● What is being asked: Repeat exactly the lines that run from the start of the records below to the line with "ติดต่อสอบถาม", including both of those lines but not the pictures.

● Saved data entries:

++++

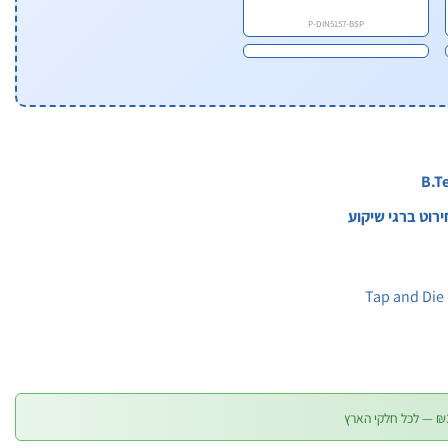
P-DIN5157-BSP
Tap and Die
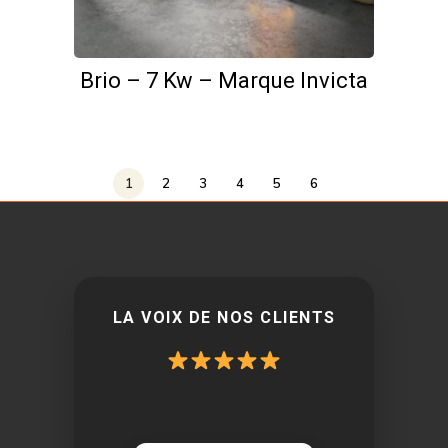
Brio – 7 Kw – Marque Invicta
1
2
3
4
5
6
LA VOIX DE NOS CLIENTS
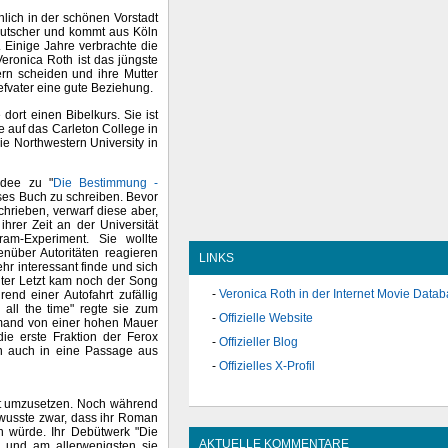
lich in der schönen Vorstadt
eutscher und kommt aus Köln
 Einige Jahre verbrachte die
Veronica Roth ist das jüngste
tern scheiden und ihre Mutter
iefvater eine gute Beziehung.
dort einen Bibelkurs. Sie ist
e auf das Carleton College in
ie Northwestern University in
Idee zu "
Die Bestimmung -
eses Buch zu schreiben. Bevor
chrieben, verwarf diese aber,
hrer Zeit an der Universität
ram-Experiment. Sie wollte
über Autoritäten reagieren
LINKS
hr interessant finde und sich
uter Letzt kam noch der Song
Veronica Roth in der Internet Movie Data
end einer Autofahrt zufällig
r all the time" regte sie zum
Offizielle Website
jemand von einer hohen Mauer
ie erste Fraktion der Ferox
Offizieller Blog
n auch in eine Passage aus
Offizielles X-Profil
Tat umzusetzen. Noch während
 wusste zwar, dass ihr Roman
en würde. Ihr Debütwerk "Die
AKTUELLE KOMMENTARE
 und am allerwenigsten sie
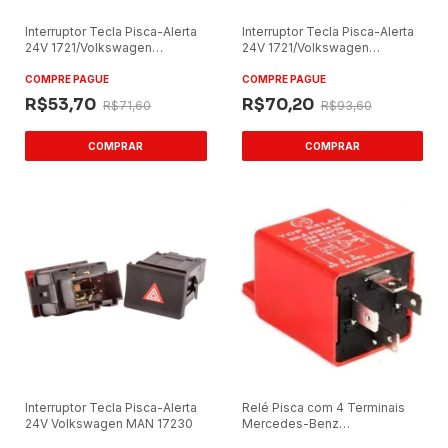
Interruptor Tecla Pisca-Alerta
Interruptor Tecla Pisca-Alerta
24V 1721/Volkswagen
24V 1721/Volkswagen
Ônibus/Caminhão
Ônibus/Caminhão
COMPRE PAGUE
COMPRE PAGUE
R$53,70
R$70,20
R$71,60
R$93,60
Interruptor Tecla Pisca-Alerta
Relé Pisca com 4 Terminais
24V Volkswagen MAN 17230
Mercedes-Benz
370/Amarok/Volkswagen 24V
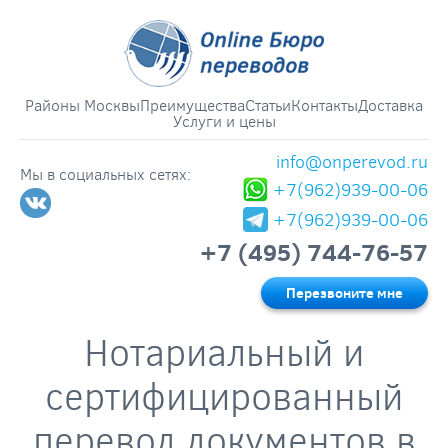
Районы Москвы
Преимущества
Статьи
Контакты
Доставка
Услуги и цены
info@onperevod.ru
Мы в социальных сетях:
+7(962)939-00-06
+7(962)939-00-06
+7 (495) 744-76-57
Перезвоните мне
Нотариальный и
сертифицированный
перевод документов в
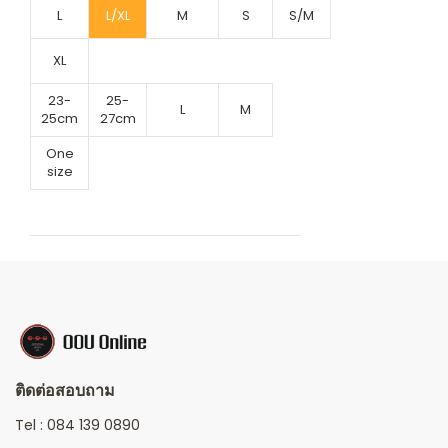
L
L/XL
M
S
S/M
XL
23-
25-
L
M
25cm
27cm
One
size
ติดต่อสอบถาม
Tel :
084 139 0890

++++

● Response:
P-DIN5157-BSP
Tap and Die
Brio – 7 Kw – Marque Invicta
1
2
3
4
5
6
LA VOIX DE NOS CLIENTS
lich in der schönen Vorstadt
eutscher und kommt aus Köln
 Einige Jahre verbrachte die
Veronica Roth ist das jüngste
tern scheiden und ihre Mutter
iefvater eine gute Beziehung.
dort einen Bibelkurs. Sie ist
e auf das Carleton College in
ie Northwestern University in
Idee zu "
Die Bestimmung -
eses Buch zu schreiben. Bevor
chrieben, verwarf diese aber,
hrer Zeit an der Universität
ram-Experiment. Sie wollte
über Autoritäten reagieren
LINKS
hr interessant finde und sich
uter Letzt kam noch der Song
Veronica Roth in der Internet Movie Data
end einer Autofahrt zufällig
r all the time" regte sie zum
Offizielle Website
jemand von einer hohen Mauer
ie erste Fraktion der Ferox
Offizieller Blog
n auch in eine Passage aus
Offizielles X-Profil
Tat umzusetzen. Noch während
 wusste zwar, dass ihr Roman
en würde. Ihr Debütwerk "Die
AKTUELLE KOMMENTARE
 und am allerwenigsten sie
Interruptor Tecla Pisca-Alerta
Interruptor Tecla Pisca-Alerta
24V 1721/Volkswagen
24V 1721/Volkswagen
Ônibus/Caminhão
Ônibus/Caminhão
COMPRE PAGUE
COMPRE PAGUE
R$53,70
R$70,20
R$71,60
R$93,60
Interruptor Tecla Pisca-Alerta
Relé Pisca com 4 Terminais
24V Volkswagen MAN 17230
Mercedes-Benz
370/Amarok/Volkswagen 24V
Районы Москвы
Преимущества
Статьи
Контакты
Доставка
Услуги и цены
info@onperevod.ru
Мы в социальных сетях:
+7(962)939-00-06
+7(962)939-00-06
+7 (495) 744-76-57
Перезвоните мне
Нотариальный и
сертифицированный
перевод документов в
L
L/XL
M
S
S/M
XL
23-
25-
L
M
25cm
27cm
One
size
ติดต่อสอบถาม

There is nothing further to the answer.